There is still a sizeable migration to certain places, like the Sunbelt, from such places as New York City, but there doesn’t seem to be as much moving around within a given city as there used to be among people who had only recently moved there,” said Brad Case, chief economist for Northern Virginia-based Middleburg Communities.
Middleburg isn’t publicly traded but has acquired some 30,000 apartment units over the past 20 years across the Southeast and Mid-Atlantic and has another 4,000 units under development. Case said the firm has experienced a lower turnover, too.
Renters staying in place has allowed apartment owners to continue renewing renters at higher rates but at roughly half the levels at the 2022 peak. New lease rates reflect the abundance of new units.
Camden’s renewal prices increased a total of 3.3% across its 57,000 units in the fourth quarter compared to new lease rates dropping 4.7%. Equity Residential, which has more than 75,000 units, reported renewal rates in its established markets increasing by an average of 5.1% and new lease prices averaging 3.7% lower.
Why Renters Are Staying
The reason renters are staying put extends beyond the lack of affordable for-sale housing.
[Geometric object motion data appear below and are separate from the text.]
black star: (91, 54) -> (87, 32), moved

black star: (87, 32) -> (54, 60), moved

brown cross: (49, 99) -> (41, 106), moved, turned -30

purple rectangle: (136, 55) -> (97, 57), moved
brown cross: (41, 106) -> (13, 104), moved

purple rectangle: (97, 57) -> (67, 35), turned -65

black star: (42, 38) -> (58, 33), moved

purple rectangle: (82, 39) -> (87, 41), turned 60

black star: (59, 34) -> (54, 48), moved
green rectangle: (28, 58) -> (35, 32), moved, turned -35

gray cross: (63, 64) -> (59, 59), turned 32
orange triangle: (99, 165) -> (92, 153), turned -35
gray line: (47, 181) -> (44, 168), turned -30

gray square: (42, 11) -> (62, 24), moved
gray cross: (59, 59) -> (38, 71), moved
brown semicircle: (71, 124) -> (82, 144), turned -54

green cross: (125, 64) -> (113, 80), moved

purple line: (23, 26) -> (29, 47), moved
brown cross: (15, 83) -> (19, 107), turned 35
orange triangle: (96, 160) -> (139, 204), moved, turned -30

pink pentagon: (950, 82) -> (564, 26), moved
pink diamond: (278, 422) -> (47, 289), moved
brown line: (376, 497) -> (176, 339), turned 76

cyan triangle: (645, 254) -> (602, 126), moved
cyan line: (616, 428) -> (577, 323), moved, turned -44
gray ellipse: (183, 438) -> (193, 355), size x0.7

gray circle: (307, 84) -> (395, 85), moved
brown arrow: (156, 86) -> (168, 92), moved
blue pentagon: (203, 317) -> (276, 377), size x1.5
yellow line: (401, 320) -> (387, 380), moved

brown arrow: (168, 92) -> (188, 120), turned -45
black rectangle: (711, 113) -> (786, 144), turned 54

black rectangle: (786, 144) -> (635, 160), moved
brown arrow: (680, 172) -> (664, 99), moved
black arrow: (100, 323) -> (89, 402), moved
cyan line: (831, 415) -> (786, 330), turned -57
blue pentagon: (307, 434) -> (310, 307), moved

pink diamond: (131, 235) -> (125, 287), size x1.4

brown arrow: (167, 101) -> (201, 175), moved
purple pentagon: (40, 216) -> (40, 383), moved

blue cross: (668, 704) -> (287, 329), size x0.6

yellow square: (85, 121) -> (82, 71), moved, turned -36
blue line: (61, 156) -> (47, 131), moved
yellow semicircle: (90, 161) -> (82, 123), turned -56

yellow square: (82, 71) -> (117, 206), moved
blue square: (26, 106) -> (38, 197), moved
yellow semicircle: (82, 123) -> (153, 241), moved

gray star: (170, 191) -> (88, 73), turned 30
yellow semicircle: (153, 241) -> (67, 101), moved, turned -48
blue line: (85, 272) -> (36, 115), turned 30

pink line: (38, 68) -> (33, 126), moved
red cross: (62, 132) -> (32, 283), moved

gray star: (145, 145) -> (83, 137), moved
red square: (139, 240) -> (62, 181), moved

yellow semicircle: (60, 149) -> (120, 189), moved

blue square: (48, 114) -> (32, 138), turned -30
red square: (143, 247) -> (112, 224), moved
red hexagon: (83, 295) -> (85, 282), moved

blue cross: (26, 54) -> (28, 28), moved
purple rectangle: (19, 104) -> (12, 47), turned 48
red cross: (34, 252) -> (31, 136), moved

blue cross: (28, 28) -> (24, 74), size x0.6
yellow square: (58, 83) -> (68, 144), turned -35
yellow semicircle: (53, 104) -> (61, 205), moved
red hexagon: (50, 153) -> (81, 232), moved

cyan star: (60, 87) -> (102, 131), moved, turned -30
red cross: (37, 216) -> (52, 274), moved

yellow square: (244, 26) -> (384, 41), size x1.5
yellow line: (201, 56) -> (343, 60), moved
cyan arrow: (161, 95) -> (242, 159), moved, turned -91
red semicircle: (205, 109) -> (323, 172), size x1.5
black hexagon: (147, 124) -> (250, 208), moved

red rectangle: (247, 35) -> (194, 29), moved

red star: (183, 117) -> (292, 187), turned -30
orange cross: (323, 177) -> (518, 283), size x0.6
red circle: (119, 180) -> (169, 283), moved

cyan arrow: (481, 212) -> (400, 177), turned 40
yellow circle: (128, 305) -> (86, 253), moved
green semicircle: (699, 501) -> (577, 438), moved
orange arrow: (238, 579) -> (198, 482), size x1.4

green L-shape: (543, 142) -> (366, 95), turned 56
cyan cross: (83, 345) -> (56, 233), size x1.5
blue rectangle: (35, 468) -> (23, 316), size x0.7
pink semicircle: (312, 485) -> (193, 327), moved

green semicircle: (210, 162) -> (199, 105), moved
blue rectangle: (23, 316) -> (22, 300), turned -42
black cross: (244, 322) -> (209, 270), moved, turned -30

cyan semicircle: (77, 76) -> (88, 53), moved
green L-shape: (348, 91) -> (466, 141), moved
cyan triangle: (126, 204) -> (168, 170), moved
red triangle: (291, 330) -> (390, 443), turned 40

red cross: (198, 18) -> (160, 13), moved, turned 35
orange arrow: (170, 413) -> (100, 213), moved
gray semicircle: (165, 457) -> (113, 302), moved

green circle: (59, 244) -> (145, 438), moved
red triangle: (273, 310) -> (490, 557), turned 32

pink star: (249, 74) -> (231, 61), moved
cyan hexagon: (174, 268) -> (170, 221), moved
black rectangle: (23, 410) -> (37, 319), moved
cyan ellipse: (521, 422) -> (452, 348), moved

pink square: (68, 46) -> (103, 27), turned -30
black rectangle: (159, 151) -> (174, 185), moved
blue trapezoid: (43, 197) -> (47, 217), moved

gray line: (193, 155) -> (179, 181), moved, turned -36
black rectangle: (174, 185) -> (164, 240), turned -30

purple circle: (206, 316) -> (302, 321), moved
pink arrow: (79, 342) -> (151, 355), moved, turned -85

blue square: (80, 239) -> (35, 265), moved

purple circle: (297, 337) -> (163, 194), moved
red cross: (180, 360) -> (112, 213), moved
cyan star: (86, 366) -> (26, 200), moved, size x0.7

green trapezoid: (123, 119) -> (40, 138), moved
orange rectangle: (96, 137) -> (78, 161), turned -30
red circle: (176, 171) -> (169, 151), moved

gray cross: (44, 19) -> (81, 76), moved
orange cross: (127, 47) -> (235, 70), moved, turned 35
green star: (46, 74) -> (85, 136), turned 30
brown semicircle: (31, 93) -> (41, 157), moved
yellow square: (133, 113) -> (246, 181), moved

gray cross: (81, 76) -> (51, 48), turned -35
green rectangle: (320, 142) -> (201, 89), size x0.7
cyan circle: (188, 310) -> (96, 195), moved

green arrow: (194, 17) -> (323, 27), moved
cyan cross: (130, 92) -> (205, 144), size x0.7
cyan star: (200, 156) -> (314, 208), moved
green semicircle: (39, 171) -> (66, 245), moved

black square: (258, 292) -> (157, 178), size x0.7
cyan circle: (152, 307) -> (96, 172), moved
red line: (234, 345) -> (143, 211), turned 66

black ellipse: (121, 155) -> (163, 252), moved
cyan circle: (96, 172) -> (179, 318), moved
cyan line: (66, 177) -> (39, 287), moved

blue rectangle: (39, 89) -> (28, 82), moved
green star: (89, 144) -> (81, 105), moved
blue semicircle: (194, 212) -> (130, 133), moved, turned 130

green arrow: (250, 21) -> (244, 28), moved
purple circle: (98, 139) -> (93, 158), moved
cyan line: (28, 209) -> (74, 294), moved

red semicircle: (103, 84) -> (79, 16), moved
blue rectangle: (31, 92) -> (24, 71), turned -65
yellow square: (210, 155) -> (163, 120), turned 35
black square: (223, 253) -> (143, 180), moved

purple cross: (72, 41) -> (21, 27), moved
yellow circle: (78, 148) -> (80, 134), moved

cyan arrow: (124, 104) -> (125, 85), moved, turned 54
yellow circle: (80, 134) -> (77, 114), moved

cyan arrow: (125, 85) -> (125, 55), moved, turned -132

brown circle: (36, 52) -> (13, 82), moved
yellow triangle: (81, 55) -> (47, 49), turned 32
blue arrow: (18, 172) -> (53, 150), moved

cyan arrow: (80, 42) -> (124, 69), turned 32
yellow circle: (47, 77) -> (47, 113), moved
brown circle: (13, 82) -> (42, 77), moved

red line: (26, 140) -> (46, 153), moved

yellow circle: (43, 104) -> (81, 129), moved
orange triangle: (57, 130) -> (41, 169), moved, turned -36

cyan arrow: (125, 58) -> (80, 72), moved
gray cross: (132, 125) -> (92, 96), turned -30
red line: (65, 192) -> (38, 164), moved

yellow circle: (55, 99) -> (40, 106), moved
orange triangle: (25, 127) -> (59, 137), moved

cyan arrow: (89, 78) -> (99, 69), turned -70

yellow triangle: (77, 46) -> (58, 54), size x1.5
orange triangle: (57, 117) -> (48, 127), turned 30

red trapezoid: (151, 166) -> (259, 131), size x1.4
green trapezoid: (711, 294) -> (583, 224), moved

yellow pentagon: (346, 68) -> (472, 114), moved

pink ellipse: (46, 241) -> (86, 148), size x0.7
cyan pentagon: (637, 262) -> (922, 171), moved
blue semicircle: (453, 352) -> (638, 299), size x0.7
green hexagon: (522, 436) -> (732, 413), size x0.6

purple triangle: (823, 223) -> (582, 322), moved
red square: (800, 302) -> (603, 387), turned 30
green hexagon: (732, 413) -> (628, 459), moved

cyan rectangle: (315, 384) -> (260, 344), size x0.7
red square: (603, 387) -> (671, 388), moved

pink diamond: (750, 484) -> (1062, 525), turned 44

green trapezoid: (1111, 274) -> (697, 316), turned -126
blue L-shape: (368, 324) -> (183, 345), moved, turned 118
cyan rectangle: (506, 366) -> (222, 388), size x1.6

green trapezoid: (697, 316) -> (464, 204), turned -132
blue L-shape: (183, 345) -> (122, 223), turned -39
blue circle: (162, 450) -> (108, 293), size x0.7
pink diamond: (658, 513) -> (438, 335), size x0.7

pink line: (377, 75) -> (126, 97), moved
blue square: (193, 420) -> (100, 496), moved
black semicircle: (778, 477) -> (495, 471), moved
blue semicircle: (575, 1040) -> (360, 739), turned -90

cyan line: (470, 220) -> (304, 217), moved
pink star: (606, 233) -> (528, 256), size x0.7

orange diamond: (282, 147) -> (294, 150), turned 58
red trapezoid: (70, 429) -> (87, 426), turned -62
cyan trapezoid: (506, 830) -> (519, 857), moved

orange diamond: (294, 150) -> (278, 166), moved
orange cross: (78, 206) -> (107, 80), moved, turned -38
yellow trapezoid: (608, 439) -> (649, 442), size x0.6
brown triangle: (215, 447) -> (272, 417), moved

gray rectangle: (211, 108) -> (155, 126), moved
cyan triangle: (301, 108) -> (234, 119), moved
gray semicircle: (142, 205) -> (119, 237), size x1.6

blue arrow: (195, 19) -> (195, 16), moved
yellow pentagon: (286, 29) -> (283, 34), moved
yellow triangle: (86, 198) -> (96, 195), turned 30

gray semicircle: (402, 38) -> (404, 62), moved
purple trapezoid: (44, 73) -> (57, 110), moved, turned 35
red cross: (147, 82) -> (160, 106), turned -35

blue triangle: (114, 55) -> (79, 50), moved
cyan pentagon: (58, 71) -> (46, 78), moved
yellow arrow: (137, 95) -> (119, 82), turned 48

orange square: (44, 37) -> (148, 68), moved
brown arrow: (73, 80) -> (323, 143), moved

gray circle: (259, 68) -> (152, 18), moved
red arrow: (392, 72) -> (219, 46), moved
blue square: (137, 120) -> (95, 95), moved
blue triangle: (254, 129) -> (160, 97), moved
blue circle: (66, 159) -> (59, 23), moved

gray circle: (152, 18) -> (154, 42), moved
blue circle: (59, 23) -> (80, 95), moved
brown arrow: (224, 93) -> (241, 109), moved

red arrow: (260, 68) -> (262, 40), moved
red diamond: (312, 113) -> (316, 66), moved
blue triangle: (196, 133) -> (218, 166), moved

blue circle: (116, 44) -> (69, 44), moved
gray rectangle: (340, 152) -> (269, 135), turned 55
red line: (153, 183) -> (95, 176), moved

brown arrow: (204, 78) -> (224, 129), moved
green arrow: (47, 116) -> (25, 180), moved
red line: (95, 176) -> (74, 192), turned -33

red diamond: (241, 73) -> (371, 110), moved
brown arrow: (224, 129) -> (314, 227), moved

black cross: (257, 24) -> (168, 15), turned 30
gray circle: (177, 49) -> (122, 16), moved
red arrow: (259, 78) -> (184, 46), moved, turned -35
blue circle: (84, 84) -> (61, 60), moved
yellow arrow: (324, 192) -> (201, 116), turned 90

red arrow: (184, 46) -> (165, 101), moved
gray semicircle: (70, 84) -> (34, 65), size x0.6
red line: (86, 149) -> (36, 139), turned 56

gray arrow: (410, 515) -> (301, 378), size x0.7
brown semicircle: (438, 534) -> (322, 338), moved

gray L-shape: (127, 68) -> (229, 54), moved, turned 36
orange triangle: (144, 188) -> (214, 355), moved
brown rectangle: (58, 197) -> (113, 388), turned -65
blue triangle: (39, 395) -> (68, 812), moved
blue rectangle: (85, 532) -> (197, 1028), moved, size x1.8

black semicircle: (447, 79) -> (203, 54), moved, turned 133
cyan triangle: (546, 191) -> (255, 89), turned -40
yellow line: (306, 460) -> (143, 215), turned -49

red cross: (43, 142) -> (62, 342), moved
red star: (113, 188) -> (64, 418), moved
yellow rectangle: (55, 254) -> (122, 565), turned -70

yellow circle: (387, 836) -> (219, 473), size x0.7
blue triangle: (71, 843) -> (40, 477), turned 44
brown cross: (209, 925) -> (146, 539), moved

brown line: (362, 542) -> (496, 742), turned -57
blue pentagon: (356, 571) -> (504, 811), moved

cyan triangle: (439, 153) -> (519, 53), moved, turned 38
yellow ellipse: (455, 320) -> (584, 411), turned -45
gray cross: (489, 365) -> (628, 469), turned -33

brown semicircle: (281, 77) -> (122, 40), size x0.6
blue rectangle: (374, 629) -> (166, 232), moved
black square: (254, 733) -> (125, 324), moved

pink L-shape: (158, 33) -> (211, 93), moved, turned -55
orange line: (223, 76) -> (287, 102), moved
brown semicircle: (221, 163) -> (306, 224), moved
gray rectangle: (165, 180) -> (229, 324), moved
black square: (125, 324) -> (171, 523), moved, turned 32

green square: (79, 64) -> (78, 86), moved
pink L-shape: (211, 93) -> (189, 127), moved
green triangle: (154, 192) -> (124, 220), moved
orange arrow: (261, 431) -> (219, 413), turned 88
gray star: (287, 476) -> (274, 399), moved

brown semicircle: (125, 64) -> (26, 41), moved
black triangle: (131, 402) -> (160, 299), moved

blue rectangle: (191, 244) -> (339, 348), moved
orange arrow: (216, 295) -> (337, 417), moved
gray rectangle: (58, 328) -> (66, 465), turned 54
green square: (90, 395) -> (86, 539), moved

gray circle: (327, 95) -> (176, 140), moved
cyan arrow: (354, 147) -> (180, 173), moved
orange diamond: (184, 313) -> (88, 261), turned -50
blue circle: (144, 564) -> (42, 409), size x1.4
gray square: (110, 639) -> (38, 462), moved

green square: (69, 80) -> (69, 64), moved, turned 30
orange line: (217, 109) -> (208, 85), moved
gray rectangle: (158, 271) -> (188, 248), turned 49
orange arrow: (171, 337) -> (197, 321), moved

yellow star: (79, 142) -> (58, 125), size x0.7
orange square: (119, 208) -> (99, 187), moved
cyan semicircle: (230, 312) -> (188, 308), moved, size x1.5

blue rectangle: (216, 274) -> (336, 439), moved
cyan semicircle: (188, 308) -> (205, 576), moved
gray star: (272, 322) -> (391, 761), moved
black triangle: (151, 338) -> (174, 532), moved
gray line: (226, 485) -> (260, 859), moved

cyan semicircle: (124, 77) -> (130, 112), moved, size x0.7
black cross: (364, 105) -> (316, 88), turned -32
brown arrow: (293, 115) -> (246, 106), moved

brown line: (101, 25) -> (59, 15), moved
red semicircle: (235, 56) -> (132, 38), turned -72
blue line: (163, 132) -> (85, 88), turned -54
Most who move out of an apartment usually move to a different apartment, not to buy a house.
Manelis credited Equity Residential’s “success in creating remarkable resident experiences” for its lower turnover.
In a LinkedIn post, Jay Parsons, head of investment strategy at Lubbock, Texas-based apartment investor Madera Residential, wrote that apartment firms have focused on retention through better service to tenants but also noted that renters may view savings to move as incremental and not worth the trouble.
I wonder how many got that notice and just signed it–which is easier and faster than ever with online renewals–without shopping around for better deals,” he wrote.
Those who did move out, increasingly moved into single-family rentals. Parsons cited a John Burns Research and Consulting survey that found 61% of new single-family renters came from apartments last year compared to 48% in 2023.
People who wanted four walls used to be in a hurry to buy because that was, practically speaking, the only way they could get four walls," Case said. "But now that they can get four walls by renting, and many of them like that idea.”
This shift forces homebuilders to rethink their approach. As competition for buyers intensifies, builders must sharpen their incentives, financing programs, and customer engagement strategies to counter the growing appeal of high-quality rental options. More critically, with mortgage rates still elevated, builders must address a narrowing pool of would-be buyers — many of whom may now see single-family rentals as a more flexible, less burdensome alternative to homeownership.
Camden Realty Trust has two single-family home developments that are being leased out. On Friday's earnings call, Ric Campo, the company's CEO, told analysts that they warned that the developments would be leased out slowly.
It's the particular demographic that looks for that product type, has a tendency to show up once, then they show up again, then they show up, and they measure a bedroom and make sure that their furniture can fit," Campos said. "Now the good news is that we think they're going to be really sticky. If it takes them that long to make a decision to move in, we think it'll take them equally as long to make a decision to move out."